_EXERCISE BRIEF_. What lines of the data hold the string "Muscle"? Pull each one out.

_INPUT RECORDS_.
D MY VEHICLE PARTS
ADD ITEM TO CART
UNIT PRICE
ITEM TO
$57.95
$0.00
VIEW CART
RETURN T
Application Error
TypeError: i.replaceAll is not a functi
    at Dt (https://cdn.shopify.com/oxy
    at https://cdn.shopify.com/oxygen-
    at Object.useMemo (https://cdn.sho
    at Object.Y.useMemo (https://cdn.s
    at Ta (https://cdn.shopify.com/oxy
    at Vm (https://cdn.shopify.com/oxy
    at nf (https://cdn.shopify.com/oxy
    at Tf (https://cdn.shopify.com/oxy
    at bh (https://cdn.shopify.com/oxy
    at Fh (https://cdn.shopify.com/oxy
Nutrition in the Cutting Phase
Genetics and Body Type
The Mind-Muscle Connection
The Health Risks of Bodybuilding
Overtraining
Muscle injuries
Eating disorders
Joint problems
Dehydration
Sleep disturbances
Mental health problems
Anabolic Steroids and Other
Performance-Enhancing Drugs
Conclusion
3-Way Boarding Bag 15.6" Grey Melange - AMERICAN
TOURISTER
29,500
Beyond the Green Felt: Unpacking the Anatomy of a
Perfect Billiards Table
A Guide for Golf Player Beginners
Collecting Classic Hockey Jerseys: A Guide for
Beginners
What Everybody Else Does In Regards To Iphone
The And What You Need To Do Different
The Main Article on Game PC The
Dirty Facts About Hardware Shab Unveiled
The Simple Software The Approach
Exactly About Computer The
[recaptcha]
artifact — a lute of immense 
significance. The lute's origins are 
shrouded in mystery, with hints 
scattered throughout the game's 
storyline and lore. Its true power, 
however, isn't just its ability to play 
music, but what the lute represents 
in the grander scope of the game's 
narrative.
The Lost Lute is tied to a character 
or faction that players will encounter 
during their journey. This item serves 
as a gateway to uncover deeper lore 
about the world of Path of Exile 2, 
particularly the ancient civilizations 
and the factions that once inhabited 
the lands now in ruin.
==
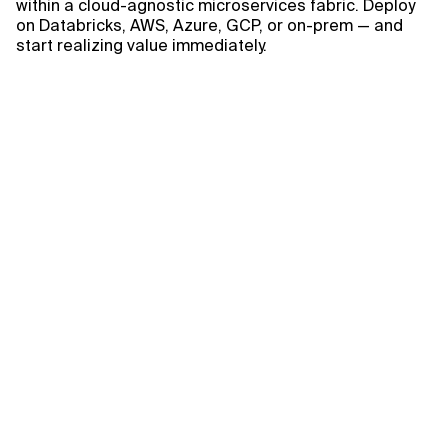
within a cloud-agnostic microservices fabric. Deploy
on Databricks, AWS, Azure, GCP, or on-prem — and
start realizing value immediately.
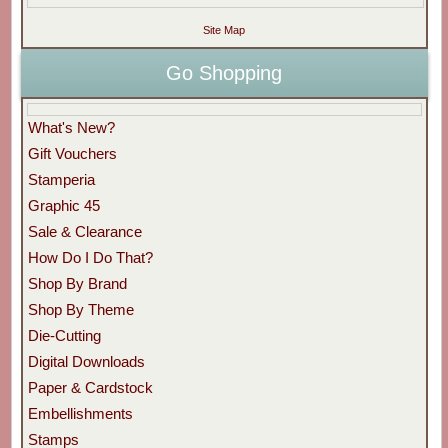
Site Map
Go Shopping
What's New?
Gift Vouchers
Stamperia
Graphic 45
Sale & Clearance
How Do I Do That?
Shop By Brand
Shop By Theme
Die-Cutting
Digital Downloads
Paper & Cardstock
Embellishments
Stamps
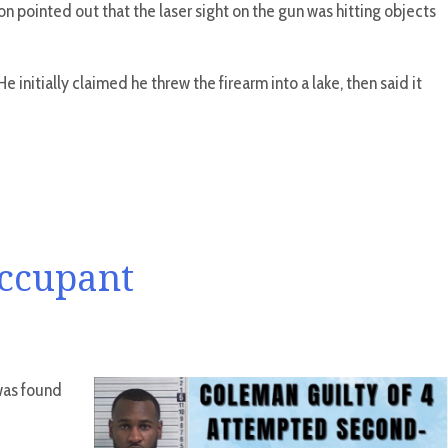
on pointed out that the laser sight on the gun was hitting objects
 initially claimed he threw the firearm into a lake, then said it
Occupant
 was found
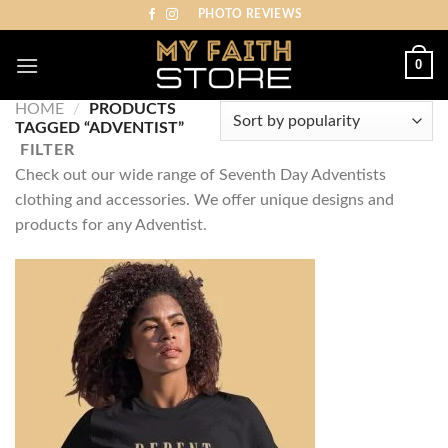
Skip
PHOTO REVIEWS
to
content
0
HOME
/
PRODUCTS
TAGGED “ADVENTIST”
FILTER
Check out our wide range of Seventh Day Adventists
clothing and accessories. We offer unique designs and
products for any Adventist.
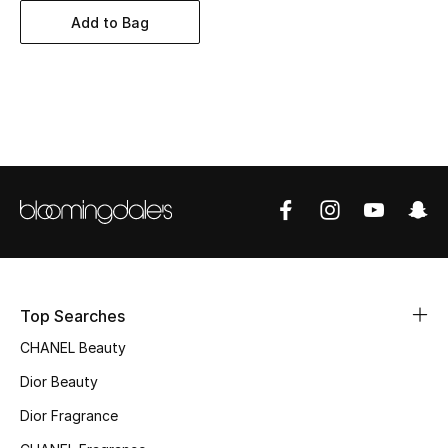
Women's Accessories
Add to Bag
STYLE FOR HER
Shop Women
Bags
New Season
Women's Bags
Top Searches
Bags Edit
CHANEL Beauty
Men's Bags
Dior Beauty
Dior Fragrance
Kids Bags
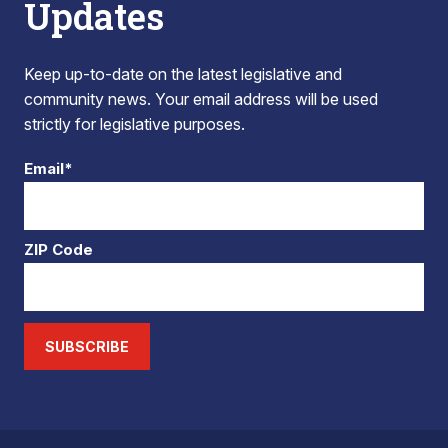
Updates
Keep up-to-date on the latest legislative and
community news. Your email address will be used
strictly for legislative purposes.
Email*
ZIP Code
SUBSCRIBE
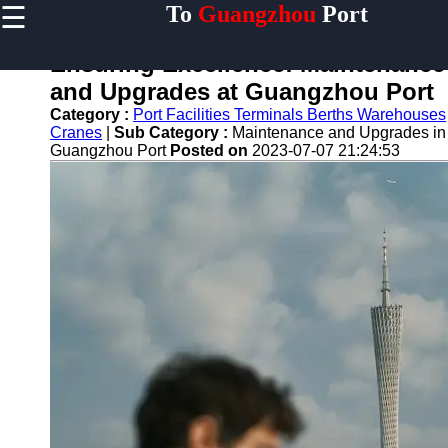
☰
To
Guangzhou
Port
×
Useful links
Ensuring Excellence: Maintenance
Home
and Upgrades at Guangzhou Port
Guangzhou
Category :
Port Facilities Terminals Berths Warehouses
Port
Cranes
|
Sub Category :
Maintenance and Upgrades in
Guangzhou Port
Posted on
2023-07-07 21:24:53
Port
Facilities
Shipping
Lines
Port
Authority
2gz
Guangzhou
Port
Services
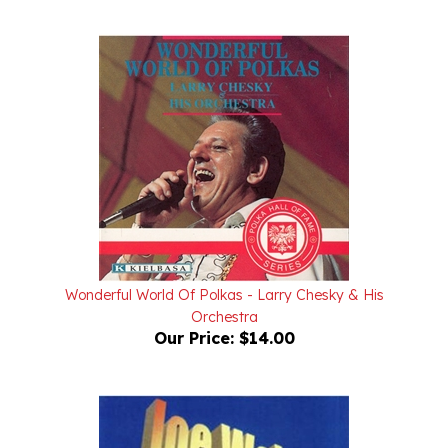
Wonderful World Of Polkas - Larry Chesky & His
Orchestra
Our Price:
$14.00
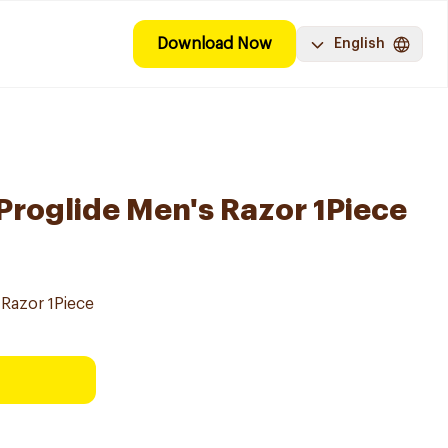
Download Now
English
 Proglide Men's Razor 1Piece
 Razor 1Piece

_THE ANSWER_.
The Mind-Muscle Connection
Muscle injuries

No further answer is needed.